On December 16, 2017 (American time), Oracle released a security publication, which published the patches for fixing 25 vulnerabilities in Oracle MySQL. Among these vulnerabilities, CVE-2018-2696 has a large adverse impact, and it can be remotely exploited to start DoS attacks without authentication. We recommend that you pay attention to these vulnerabilities.
See the following for more information about the vulnerability.
CVE-2018-2562 to 2591
Multiple security vulnerabilities in MySQL
According to Oracle, multiple remotely exploitable vulnerabilities in Oracle MySQL have been addressed. Of the vulnerabilities, CVE-2018-2562 and CVE-2018-2591 are critical and can be directly exploited remotely to start attacks. Attackers can obtain data, tamper with data, or initiate DoS attacks, thereby affecting MySQL services.

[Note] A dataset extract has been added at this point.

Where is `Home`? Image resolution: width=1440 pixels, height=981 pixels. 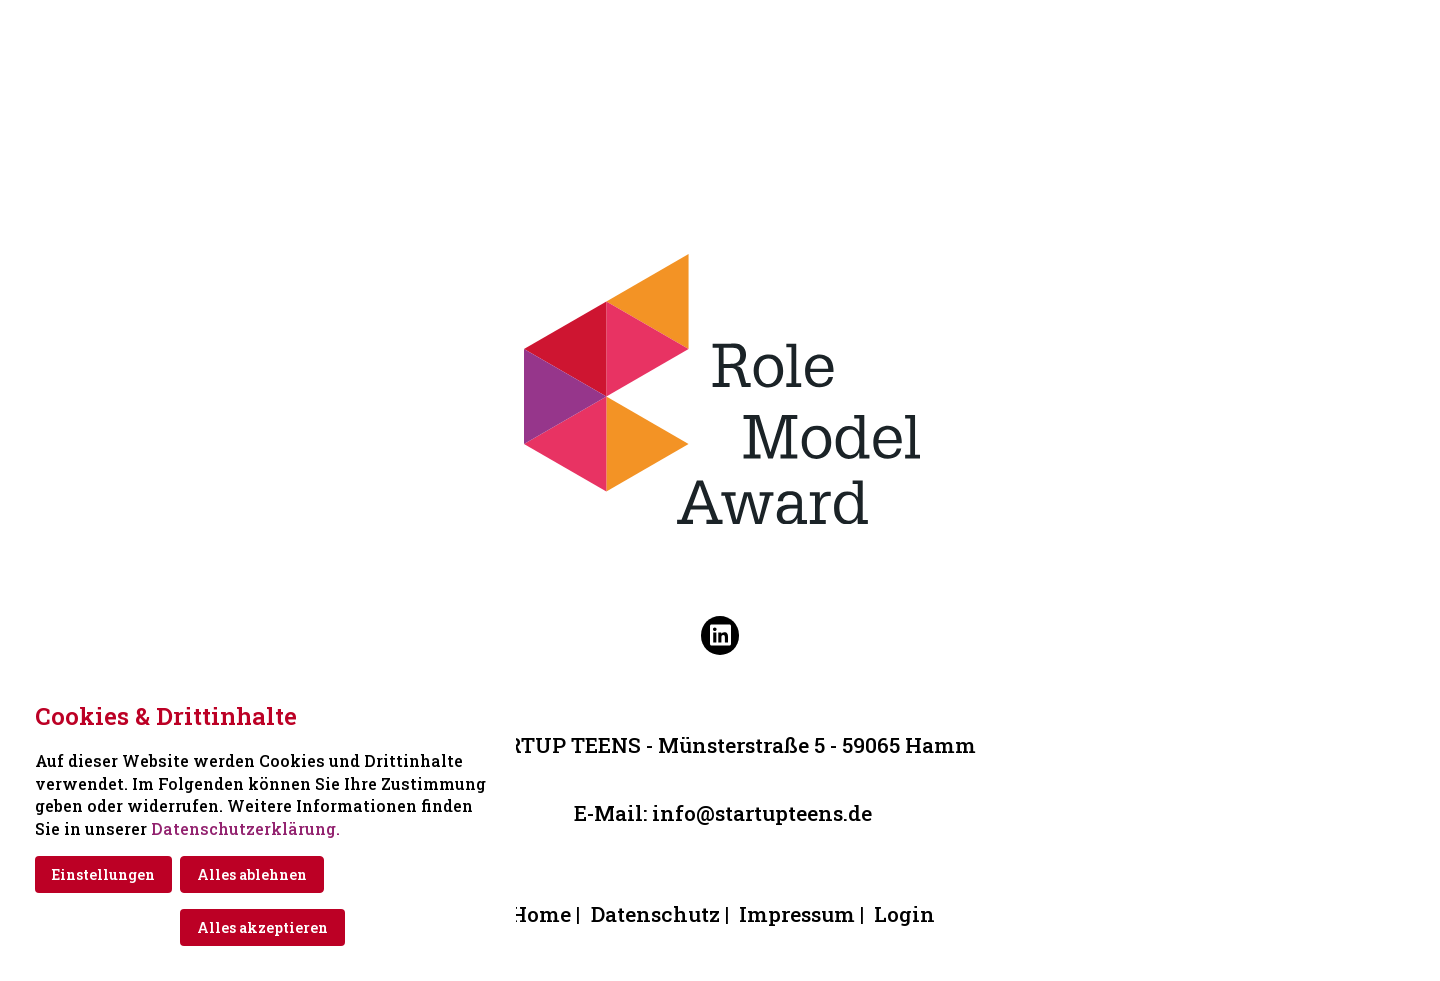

Condition and method of exploitation
The vulnerability can be exploited by using PoC.
- MySQL 5.6.x <= 5.6.38
- MySQL 5.7.x <= 5.7.20
Check whether any affected version of Oracle MySQL is used.
How to fix or mitigate
Oracle has released the latest versions of MySQL. We recommend that users who created MySQL databases manually download and install the latest versions as soon as possible.
Note: We recommend that you create an ECS snapshot to back up data before the upgrade. The backup data can be used for restoration in case any exception occurs.
Perform Security hardening on the self-created MySQL databases. For example, configure a security group policy and disable access to Port 3306 through the Internet to prevent remote exploitation by hackers.